At a sound behind him, he turned, expecting it would be Livie, the last person he wanted to see right now. Didn’t she know him well enough to know that now wasn’t the time?
“There you are,” Delia Rollins said as she materialized out of the darkness. “I wondered where you’d gone off to. You promised me one last dan—” The rest of her words died on her lips when she saw his face. “What’s happened?”
There was both worry and hope in those words. Delia had been his friend from the first time they’d met at the lumberyard. He’d liked her, sensing that they shared a similar background even before he’d heard about her family. Everyone in town said that the lumberyard would have gone under years ago if it hadn’t been for Delia taking it over.
“Cooper? What’s wrong?” she said, grabbing at him as he turned away. She caught the hem of his jacket. He didn’t see the blackmail note fall from his pocket as he turned his back on her. Delia was the last thing he needed right now because it would have been too easy to turn to her for comfort.
“What is this?” Delia said behind him.
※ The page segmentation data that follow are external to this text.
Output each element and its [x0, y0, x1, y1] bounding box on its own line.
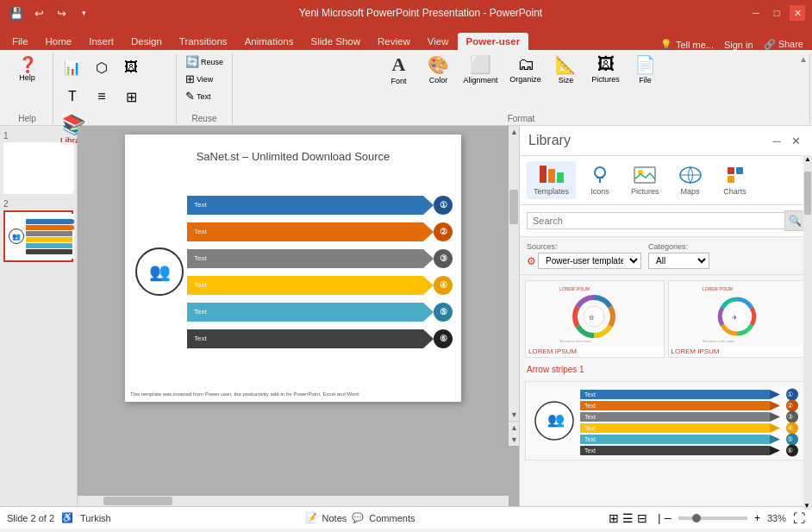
- tab-animations[interactable]: Animations: [236, 33, 303, 50]
- slide-canvas[interactable]: SaNet.st – Unlimited Download Source 👥 T…: [125, 135, 461, 402]
- arrow-text-1: Text: [194, 201, 207, 209]
- tab-home[interactable]: Home: [37, 33, 81, 50]
- tab-design[interactable]: Design: [122, 33, 171, 50]
- align-icon: ≡: [97, 89, 105, 104]
- slide-vscroll[interactable]: ▲ ▼ ▲ ▼: [509, 126, 519, 446]
- redo-icon[interactable]: ↪: [52, 3, 71, 22]
- tab-view[interactable]: View: [419, 33, 458, 50]
- tab-slideshow[interactable]: Slide Show: [303, 33, 370, 50]
- pictures-button[interactable]: 🖼 Pictures: [585, 53, 627, 84]
- alignment-button[interactable]: ⬜ Alignment: [459, 53, 503, 84]
- tab-insert[interactable]: Insert: [80, 33, 122, 50]
- categories-select[interactable]: All Business Data: [648, 253, 709, 269]
- reuse-btn1[interactable]: 🔄 Reuse: [182, 53, 227, 70]
- customize-qat-icon[interactable]: ▾: [74, 3, 93, 22]
- alignment-label: Alignment: [463, 76, 497, 84]
- view-slidesorter-icon[interactable]: ⊟: [637, 511, 647, 525]
- arrow-num-4: ④: [434, 276, 453, 295]
- tab-review[interactable]: Review: [369, 33, 419, 50]
- organize-button[interactable]: 🗂 Organize: [504, 53, 547, 84]
- sign-in-text[interactable]: Sign in: [724, 40, 753, 50]
- view-normal-icon[interactable]: ⊞: [609, 511, 619, 525]
- sources-select[interactable]: Power-user templates My templates Compan…: [538, 253, 641, 269]
- notes-button[interactable]: Notes: [322, 513, 347, 523]
- zoom-out-icon[interactable]: ─: [664, 512, 671, 524]
- library-cat-maps[interactable]: Maps: [670, 161, 711, 199]
- file-button[interactable]: 📄 File: [628, 53, 663, 84]
- help-button[interactable]: ❓ Help: [12, 53, 43, 84]
- sources-label: Sources:: [527, 242, 641, 251]
- template-label-1: LOREM IPSUM: [526, 346, 664, 357]
- tab-poweruser[interactable]: Power-user: [458, 33, 529, 50]
- lib-scroll-thumb[interactable]: [804, 172, 811, 215]
- library-vscroll[interactable]: ▲ ▼: [803, 155, 812, 510]
- ribbon-collapse-button[interactable]: ▲: [796, 52, 810, 66]
- reuse-btn3[interactable]: ✎ Text: [182, 88, 227, 104]
- svg-rect-10: [728, 167, 734, 174]
- reuse-btn2[interactable]: ⊞ View: [182, 71, 227, 87]
- library-cat-icons[interactable]: Icons: [579, 161, 621, 199]
- color-label: Color: [429, 76, 448, 84]
- template-item-2[interactable]: LOREM IPSUM ✈: [668, 280, 808, 358]
- arrow-tip-2: [423, 222, 434, 241]
- insertion-btn1[interactable]: 📊: [59, 53, 86, 81]
- lib-scroll-down[interactable]: ▼: [803, 502, 810, 510]
- tell-me-text[interactable]: Tell me...: [676, 40, 714, 50]
- library-header-controls: ─ ✕: [769, 133, 803, 148]
- insertion-btn6[interactable]: ⊞: [117, 83, 145, 110]
- search-button[interactable]: 🔍: [784, 210, 805, 231]
- view-outline-icon[interactable]: ☰: [622, 511, 634, 525]
- slide-thumb-2[interactable]: 2 👥: [3, 199, 73, 262]
- close-button[interactable]: ✕: [790, 5, 805, 21]
- undo-icon[interactable]: ↩: [29, 3, 48, 22]
- size-button[interactable]: 📐 Size: [549, 53, 584, 84]
- scroll-thumb[interactable]: [509, 190, 518, 224]
- insertion-btn2[interactable]: ⬡: [88, 53, 116, 81]
- language-text[interactable]: Turkish: [80, 513, 111, 523]
- save-icon[interactable]: 💾: [7, 3, 26, 22]
- insertion-btn5[interactable]: ≡: [88, 83, 116, 110]
- accessibility-icon[interactable]: ♿: [61, 512, 73, 523]
- template-item-1[interactable]: LOREM IPSUM ⚙: [525, 280, 665, 358]
- comments-button[interactable]: Comments: [369, 513, 415, 523]
- library-minimize-button[interactable]: ─: [769, 133, 784, 148]
- tab-transitions[interactable]: Transitions: [171, 33, 236, 50]
- insertion-btn4[interactable]: T: [59, 83, 86, 110]
- template-item-3[interactable]: 👥 ① Text: [525, 381, 807, 460]
- font-button[interactable]: A Font: [380, 53, 418, 84]
- fit-slide-icon[interactable]: ⛶: [793, 511, 805, 525]
- scroll-down-arrow[interactable]: ▼: [509, 409, 519, 421]
- svg-marker-49: [770, 446, 780, 455]
- tab-file[interactable]: File: [3, 33, 37, 50]
- scroll-prev-slide[interactable]: ▲: [509, 421, 519, 434]
- slide-thumb-img-2[interactable]: 👥: [3, 210, 73, 262]
- ribbon-group-format: A Font 🎨 Color ⬜ Alignment 🗂 Organize 📐: [233, 53, 810, 123]
- insertion-btn3[interactable]: 🖼: [117, 53, 145, 81]
- search-input[interactable]: [527, 212, 785, 229]
- color-button[interactable]: 🎨 Color: [420, 53, 458, 84]
- share-button[interactable]: 🔗 Share: [764, 39, 803, 50]
- svg-point-3: [595, 167, 605, 178]
- library-cat-templates[interactable]: Templates: [527, 161, 576, 199]
- library-cat-charts[interactable]: Charts: [715, 161, 756, 199]
- zoom-slider-thumb[interactable]: [692, 514, 701, 523]
- zoom-level[interactable]: 33%: [767, 513, 786, 523]
- charts-label: Charts: [723, 187, 746, 196]
- library-cat-pictures[interactable]: Pictures: [624, 161, 666, 199]
- hscroll-thumb[interactable]: [103, 497, 172, 505]
- maximize-button[interactable]: □: [769, 5, 784, 21]
- arrow-row-1: Text ①: [187, 193, 453, 217]
- zoom-slider[interactable]: [678, 516, 747, 520]
- lib-scroll-up[interactable]: ▲: [803, 155, 812, 163]
- svg-rect-0: [540, 166, 547, 183]
- scroll-up-arrow[interactable]: ▲: [509, 126, 519, 138]
- icons-label: Icons: [590, 187, 609, 196]
- zoom-in-icon[interactable]: +: [754, 512, 760, 524]
- hscroll-area[interactable]: [78, 496, 509, 506]
- slide-thumb-img-1[interactable]: [3, 142, 73, 194]
- scroll-next-slide[interactable]: ▼: [509, 434, 519, 446]
- library-panel: Library ─ ✕ Templates Icons: [519, 126, 812, 506]
- template-preview-2: LOREM IPSUM ✈: [669, 281, 807, 346]
- library-close-button[interactable]: ✕: [788, 133, 803, 148]
- minimize-button[interactable]: ─: [748, 5, 764, 21]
He turned as she held up a sheet of pale blue paper, squinting to read it in the ambient light of the ranch yard lamp. “Cooper, who’s blackmailing you?”
“It’s not mine,” he said as he took it from her.
“Not yours?” Her eyes widened as she looked at the envelope she’d taken the paper out of—and the name printed on it. “Someone is blackmailing Olivia? Why?” She let out a curse under her breath as he took the envelope from her. “What has she done to you now?”
“Delia, please. I don’t want to talk about this,” he said as he put the blackmail note back into his jacket pocket.
“Someone is demanding fifty thousand dollars? How can you not talk about it? What are you going to do? You don’t have that kind of money.”
“I’m not paying the blackmailer and neither is Livie or her father. Delia, let it drop. I’m sorry you saw the note. You can’t say anything about it.”